Research Framework: Experimental Ethnography and Sound Archaeology
Developed during a 2015 artist-in-residence at the Universidad Nacional de Colombia's Faculty of Fine Arts in Bogotá, Desterritorizandome represents an experimental ethnographic approach to sound archaeology through the investigation of the Marimba de Chonta, a traditional instrument from Colombia's Pacific Coast. This electroacoustic composition emerges from research into the cultural and acoustic implications of tuning system transformations in traditional instruments.
Conceptual Methodology
The project employs Édouard Glissant's concept of "archipelago thinking" and "trace thought," prioritizing fragility and intuition over systematic completion. Rather than aspiring to comprehensive ethnographic documentation, the work embraces a poetic relation that imagines the unspoken through what Glissant terms "erratic character and unpredictability" in opposition to rigid thought systems.
Technical Investigation
The research focuses on the acoustic phenomenon occurring when traditional Marimba de Chonta tuning encounters Western chromatic temperament.

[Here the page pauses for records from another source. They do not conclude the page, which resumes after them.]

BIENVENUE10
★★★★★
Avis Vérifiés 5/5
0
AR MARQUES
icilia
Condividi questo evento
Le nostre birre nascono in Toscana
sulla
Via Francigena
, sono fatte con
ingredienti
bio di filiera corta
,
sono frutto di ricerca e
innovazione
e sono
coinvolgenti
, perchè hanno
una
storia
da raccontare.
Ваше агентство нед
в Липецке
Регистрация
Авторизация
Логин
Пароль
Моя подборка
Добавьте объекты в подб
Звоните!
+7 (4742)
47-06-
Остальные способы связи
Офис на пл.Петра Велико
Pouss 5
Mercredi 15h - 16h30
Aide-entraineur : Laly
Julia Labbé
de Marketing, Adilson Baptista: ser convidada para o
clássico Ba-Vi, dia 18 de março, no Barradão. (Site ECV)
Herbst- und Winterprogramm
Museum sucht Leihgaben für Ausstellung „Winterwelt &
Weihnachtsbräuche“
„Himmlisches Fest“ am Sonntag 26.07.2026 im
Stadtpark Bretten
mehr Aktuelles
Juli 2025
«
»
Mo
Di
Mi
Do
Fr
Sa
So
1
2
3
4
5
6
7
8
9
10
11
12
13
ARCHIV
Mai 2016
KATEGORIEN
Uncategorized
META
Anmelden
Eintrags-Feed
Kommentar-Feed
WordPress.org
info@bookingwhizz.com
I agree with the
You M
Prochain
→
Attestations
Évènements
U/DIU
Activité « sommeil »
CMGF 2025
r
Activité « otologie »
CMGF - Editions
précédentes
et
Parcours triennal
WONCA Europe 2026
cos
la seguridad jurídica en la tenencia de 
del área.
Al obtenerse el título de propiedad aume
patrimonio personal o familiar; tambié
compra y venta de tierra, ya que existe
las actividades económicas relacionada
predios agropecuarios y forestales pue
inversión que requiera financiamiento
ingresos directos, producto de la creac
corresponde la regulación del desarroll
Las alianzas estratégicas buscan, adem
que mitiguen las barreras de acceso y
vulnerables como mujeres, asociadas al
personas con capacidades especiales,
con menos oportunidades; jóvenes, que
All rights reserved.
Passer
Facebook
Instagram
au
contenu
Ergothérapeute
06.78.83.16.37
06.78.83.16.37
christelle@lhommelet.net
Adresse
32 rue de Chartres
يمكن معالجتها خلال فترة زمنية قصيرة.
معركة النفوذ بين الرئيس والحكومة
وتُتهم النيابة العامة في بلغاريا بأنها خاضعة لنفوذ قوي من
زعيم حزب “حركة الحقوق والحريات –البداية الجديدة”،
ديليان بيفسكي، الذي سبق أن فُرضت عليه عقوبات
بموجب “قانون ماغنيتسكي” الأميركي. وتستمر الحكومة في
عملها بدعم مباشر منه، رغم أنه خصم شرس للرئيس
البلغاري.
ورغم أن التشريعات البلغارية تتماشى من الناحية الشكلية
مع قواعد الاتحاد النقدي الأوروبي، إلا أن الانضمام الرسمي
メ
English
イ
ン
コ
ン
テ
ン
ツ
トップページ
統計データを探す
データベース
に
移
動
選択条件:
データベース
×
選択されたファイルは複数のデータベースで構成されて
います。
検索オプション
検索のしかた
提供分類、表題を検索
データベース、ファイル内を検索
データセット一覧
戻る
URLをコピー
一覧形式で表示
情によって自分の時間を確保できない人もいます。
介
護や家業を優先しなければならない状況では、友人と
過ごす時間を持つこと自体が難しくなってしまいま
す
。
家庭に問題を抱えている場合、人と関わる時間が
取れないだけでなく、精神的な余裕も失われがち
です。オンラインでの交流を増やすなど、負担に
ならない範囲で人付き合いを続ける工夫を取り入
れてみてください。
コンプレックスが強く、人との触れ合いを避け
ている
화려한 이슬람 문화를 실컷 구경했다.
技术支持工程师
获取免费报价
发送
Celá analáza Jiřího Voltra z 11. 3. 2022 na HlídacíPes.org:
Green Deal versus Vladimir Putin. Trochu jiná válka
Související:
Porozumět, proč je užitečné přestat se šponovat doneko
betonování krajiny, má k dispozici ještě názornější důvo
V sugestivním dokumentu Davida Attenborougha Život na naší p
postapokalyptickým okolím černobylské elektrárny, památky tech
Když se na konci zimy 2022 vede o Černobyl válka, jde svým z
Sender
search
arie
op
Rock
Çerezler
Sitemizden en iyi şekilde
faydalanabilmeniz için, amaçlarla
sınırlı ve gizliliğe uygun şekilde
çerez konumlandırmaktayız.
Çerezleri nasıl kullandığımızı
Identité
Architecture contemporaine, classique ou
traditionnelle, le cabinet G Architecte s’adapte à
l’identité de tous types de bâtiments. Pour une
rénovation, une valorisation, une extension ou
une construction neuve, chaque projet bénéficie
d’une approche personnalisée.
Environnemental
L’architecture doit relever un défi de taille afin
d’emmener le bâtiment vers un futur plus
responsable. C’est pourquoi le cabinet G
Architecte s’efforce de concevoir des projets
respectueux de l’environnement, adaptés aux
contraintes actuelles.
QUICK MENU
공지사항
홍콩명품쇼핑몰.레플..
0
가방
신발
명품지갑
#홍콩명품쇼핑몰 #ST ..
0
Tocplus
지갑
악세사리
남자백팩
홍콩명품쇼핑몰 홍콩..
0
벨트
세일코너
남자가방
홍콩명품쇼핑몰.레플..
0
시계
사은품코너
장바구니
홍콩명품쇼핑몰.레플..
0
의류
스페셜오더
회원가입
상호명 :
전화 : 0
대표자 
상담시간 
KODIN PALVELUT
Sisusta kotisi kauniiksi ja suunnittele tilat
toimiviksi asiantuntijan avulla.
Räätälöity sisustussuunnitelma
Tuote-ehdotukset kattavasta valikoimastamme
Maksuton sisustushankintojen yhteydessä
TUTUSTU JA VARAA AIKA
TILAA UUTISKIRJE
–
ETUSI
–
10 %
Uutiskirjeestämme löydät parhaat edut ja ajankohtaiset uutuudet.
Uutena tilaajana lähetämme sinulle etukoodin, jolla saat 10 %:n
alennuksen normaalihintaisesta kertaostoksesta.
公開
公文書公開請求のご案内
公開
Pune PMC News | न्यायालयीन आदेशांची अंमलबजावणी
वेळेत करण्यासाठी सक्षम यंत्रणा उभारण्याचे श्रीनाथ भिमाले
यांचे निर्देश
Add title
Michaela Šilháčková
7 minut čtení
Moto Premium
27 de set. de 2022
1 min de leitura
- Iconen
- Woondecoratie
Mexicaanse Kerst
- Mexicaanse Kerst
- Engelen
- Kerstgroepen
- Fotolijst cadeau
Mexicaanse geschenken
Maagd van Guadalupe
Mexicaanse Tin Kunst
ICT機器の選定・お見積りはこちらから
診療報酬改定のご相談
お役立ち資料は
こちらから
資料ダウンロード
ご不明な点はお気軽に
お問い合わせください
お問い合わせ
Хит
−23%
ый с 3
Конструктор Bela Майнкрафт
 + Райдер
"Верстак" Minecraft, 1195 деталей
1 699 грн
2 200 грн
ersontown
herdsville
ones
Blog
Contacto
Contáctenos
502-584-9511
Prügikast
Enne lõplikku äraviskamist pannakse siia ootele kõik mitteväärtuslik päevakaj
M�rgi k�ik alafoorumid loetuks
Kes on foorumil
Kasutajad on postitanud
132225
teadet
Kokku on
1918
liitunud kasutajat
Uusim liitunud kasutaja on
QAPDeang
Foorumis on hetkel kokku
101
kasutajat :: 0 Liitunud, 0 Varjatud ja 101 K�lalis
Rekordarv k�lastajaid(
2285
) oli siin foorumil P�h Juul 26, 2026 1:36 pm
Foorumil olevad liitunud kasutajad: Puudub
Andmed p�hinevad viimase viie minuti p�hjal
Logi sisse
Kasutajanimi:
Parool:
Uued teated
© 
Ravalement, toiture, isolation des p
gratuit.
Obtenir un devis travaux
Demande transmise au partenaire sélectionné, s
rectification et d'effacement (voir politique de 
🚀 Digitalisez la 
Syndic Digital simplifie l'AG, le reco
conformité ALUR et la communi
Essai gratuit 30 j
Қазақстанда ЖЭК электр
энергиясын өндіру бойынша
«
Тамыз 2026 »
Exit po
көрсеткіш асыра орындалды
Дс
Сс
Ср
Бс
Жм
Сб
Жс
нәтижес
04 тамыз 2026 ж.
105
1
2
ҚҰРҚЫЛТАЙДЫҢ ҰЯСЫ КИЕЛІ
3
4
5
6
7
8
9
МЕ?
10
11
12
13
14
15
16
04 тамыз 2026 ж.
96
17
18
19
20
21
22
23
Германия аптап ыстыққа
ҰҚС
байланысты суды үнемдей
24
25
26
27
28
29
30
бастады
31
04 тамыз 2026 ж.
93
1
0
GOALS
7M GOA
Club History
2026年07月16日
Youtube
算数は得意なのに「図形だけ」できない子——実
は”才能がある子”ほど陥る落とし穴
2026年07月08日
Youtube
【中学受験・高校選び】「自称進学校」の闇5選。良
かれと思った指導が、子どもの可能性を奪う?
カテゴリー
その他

The composition exploits the acoustic beats generated when oscillators with slightly different frequencies create spectral components that were previously absent—a "phantom phenomenon" used to generate timbral transformations reflecting the instrument's internal sonic logic.
Compositional Structure
(Des)territorizandome (disonancias) functions as an exploration of the Marimba de Chonta's sonic anatomy through:
- Sampling methodology: Traditional and chromatic marimba tunings
- Synthesis techniques: Harmonic oscillators and white noise generation
- Sonification processes: GPS trajectory data controlling oscillator frequencies
- Spatial design: 4-channel surround system with dedicated low-frequency channel
- Microtonal exploration: Breaking numerical ratios of chromatic scales
Performance Technology
The live performance utilizes Max/MSP programming to create a computer improvisation instrument that generates acoustic coincidences within a dynamic spatial sound organization. The circular rotation system adds movement complementing synthesis-generated acoustic phenomena.
Cultural Context
The work addresses the tension between ancestral sonic memory embedded in the Chonta marimba's materiality and its contemporary urban transformation. As one interviewee noted: "The marimba is the sound of rain, flowing rivers, and the jungle"—acknowledging how the instrument's acoustic properties change between forest and urban environments.
Research Outcomes
This project demonstrates how experimental ethnography can address cultural preservation through technological meditation, using acoustic beating phenomena as metaphor for the interference between past and present. The work contributes to discussions on how traditional knowledge systems adapt to contemporary contexts while maintaining cultural specificity.
Academic Collaboration
Developed in cooperation with Camilo Rojas (composition student) and Maestro Roberto García at the Experimental Sound Laboratory, with theoretical guidance from Prof. Siegfried Zielinski's Media Archaeology program.
Premiered at the Universidad Nacional de Colombia Faculty of Fine Arts as part of the artistic research presentation program.